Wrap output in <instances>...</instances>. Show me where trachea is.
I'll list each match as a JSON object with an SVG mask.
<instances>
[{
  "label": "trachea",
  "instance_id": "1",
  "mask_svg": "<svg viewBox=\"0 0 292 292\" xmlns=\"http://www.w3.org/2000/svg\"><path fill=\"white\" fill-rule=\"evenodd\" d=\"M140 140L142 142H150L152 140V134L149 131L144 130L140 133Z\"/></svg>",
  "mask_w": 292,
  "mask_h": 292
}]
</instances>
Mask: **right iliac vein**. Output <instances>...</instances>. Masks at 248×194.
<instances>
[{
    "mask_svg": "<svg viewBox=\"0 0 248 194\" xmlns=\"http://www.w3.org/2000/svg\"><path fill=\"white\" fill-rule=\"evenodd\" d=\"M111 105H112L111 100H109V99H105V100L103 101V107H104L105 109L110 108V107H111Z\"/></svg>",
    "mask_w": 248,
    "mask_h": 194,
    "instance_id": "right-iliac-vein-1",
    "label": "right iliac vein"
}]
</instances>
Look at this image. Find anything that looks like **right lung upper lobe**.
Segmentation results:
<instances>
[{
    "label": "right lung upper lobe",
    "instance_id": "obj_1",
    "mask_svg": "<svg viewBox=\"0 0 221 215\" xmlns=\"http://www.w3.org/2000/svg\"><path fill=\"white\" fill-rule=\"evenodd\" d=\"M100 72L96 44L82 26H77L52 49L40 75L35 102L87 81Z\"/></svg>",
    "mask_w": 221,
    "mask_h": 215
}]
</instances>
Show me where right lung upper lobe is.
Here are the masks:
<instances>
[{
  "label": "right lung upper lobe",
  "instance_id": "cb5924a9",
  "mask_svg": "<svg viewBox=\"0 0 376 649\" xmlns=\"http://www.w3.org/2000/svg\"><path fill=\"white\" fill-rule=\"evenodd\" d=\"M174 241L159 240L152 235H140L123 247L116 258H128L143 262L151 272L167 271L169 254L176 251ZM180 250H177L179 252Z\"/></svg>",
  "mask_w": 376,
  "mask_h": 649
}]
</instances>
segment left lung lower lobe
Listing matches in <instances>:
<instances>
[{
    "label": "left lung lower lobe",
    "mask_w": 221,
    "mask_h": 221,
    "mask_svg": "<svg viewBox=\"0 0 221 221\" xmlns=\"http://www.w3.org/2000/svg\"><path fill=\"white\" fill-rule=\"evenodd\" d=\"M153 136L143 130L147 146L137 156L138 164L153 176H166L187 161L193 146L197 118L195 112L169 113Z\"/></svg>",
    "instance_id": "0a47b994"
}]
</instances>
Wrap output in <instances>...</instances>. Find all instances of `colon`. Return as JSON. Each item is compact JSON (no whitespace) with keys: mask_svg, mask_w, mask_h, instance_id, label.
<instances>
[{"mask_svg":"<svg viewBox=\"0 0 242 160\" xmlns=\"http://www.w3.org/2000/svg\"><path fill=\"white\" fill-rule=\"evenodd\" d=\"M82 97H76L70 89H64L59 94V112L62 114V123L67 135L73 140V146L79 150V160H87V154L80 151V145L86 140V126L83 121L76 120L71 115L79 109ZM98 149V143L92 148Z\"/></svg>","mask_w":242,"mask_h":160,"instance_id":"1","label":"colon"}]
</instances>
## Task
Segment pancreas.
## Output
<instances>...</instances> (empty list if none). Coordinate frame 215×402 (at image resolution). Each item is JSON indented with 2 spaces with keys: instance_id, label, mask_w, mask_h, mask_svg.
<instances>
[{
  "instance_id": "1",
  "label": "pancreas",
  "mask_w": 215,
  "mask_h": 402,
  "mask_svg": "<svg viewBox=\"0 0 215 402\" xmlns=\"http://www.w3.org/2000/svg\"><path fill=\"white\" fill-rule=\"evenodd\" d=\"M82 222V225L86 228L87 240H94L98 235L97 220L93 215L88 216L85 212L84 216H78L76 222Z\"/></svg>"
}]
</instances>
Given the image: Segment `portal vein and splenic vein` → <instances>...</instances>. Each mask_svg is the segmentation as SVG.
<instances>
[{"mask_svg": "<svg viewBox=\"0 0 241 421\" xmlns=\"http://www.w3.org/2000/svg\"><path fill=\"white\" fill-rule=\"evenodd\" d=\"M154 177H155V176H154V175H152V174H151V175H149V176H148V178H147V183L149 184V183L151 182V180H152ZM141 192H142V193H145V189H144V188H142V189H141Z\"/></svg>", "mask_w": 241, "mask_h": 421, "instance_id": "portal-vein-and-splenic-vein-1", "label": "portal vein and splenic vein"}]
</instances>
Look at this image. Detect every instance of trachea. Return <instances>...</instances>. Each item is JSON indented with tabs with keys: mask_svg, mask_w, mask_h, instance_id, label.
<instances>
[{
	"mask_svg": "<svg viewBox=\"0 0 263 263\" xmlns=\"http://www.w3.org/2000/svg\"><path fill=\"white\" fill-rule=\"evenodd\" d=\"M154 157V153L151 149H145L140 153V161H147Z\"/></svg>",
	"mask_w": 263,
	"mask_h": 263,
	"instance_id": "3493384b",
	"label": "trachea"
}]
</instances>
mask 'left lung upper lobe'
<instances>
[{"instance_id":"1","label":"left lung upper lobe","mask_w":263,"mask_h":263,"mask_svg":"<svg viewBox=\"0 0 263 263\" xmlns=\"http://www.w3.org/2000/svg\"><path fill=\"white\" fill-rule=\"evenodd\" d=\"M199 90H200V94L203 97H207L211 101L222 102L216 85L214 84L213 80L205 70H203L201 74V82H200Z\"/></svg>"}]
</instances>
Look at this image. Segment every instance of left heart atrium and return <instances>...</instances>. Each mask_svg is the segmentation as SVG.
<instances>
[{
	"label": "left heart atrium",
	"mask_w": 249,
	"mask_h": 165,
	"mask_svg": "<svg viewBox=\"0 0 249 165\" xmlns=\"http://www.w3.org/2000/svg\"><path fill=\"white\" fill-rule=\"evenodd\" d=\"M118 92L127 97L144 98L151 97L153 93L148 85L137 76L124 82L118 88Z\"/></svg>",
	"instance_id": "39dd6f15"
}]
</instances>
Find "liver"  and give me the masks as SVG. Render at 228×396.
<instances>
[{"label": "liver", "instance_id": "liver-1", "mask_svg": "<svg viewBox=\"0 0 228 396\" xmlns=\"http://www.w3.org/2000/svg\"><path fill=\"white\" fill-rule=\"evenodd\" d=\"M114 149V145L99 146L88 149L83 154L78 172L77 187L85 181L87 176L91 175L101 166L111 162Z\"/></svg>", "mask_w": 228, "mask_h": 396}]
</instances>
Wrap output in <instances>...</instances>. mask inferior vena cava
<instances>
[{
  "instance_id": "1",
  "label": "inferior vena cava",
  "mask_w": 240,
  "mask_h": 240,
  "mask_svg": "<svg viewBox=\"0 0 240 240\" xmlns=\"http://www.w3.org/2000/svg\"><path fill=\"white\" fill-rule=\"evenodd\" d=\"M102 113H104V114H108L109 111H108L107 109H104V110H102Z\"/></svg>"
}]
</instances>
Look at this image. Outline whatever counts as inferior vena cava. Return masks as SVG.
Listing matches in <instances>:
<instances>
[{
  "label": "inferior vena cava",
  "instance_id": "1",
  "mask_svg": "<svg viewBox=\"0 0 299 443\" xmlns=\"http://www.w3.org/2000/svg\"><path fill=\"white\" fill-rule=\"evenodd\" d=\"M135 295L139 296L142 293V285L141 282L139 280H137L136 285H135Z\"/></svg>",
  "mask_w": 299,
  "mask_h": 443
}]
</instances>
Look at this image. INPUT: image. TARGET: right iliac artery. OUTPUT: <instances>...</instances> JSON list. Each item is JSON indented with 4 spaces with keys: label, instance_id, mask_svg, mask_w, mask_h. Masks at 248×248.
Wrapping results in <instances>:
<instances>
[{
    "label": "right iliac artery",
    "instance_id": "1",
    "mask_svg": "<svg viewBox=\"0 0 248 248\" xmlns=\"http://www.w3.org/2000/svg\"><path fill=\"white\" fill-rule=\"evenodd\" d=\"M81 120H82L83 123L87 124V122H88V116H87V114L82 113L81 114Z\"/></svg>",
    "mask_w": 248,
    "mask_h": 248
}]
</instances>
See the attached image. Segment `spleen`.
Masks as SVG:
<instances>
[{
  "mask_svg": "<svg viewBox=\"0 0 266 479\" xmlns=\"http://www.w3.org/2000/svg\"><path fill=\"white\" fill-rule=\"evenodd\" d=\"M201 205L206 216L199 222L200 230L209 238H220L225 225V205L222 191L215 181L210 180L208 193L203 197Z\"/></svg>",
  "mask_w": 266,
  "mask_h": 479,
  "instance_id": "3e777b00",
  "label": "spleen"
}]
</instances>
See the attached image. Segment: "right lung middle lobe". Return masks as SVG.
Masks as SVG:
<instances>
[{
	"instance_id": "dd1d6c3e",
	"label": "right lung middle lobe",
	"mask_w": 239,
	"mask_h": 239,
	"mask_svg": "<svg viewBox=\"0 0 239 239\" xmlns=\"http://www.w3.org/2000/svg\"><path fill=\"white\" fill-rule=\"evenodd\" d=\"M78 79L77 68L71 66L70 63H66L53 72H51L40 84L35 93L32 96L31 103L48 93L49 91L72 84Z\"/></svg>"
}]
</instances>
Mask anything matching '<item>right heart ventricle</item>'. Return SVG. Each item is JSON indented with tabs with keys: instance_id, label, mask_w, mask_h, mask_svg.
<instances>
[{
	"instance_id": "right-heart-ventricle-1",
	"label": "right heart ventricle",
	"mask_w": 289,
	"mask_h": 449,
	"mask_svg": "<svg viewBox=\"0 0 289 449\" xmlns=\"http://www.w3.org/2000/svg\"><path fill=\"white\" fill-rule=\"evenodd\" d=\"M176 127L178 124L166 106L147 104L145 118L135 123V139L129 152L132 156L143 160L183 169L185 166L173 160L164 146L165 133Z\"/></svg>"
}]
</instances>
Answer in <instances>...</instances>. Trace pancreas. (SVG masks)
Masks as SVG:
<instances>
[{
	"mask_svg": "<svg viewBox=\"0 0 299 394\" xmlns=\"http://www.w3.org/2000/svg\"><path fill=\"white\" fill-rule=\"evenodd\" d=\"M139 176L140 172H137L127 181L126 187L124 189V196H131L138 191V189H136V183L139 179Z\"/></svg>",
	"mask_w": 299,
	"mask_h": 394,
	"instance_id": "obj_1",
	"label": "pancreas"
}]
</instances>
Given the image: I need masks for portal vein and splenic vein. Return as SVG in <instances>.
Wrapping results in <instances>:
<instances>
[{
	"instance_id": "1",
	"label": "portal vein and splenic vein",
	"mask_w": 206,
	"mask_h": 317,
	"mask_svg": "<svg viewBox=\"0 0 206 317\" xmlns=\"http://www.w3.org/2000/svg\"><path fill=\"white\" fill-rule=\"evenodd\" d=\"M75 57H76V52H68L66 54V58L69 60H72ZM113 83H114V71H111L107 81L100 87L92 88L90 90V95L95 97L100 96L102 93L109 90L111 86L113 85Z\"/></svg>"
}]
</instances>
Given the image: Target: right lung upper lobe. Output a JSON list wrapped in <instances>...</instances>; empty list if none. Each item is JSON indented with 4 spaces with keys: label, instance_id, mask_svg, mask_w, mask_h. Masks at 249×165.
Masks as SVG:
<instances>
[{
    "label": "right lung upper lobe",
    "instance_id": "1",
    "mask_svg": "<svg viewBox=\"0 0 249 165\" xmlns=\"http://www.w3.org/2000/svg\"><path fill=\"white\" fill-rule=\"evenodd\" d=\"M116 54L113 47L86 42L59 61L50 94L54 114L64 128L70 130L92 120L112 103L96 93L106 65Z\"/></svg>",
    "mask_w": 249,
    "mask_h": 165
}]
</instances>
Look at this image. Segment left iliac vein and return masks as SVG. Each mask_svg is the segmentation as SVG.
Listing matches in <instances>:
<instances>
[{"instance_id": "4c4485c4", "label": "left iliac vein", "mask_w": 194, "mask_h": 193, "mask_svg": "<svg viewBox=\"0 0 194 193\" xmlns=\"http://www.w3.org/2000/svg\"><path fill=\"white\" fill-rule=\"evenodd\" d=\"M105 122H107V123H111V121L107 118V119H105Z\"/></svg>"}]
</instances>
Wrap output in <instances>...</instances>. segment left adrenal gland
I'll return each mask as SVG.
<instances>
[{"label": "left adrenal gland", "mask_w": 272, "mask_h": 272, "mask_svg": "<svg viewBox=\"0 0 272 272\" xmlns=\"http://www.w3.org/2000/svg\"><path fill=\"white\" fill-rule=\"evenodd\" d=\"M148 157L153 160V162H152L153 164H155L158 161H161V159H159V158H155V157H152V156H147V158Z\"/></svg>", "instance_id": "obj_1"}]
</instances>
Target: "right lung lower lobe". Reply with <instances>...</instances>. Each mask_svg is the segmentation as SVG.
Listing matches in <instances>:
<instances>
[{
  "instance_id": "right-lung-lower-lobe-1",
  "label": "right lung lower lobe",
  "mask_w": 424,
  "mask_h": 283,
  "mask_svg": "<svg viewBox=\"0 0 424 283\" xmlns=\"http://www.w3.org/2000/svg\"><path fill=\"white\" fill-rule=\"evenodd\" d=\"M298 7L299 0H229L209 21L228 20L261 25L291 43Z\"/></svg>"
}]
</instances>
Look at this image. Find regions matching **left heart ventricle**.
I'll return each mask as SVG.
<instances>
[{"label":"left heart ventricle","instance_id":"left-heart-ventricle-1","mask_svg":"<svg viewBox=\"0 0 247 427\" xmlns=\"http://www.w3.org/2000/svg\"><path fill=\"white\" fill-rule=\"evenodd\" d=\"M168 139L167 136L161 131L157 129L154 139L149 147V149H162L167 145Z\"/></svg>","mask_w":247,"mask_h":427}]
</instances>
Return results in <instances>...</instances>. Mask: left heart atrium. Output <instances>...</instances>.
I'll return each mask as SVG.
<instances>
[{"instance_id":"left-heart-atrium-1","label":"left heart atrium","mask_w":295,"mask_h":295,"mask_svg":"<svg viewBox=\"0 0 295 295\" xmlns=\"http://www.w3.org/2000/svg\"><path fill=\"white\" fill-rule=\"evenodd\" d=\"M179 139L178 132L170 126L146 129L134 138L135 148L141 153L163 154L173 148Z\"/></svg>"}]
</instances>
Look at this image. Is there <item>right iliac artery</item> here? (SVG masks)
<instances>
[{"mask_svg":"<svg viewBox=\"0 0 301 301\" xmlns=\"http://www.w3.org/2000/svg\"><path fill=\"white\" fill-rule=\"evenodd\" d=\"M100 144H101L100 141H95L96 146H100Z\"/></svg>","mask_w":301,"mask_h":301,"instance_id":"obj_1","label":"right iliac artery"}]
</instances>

····················

The problem: Write out, word for word, all lines from the line that holds "Look at this image. Is" through the last line of the listing, with both end lines kept.

Task output:
Look at this image. Is there <item>right iliac artery</item> here? (SVG masks)
<instances>
[{"mask_svg":"<svg viewBox=\"0 0 301 301\" xmlns=\"http://www.w3.org/2000/svg\"><path fill=\"white\" fill-rule=\"evenodd\" d=\"M100 144H101L100 141H95L96 146H100Z\"/></svg>","mask_w":301,"mask_h":301,"instance_id":"obj_1","label":"right iliac artery"}]
</instances>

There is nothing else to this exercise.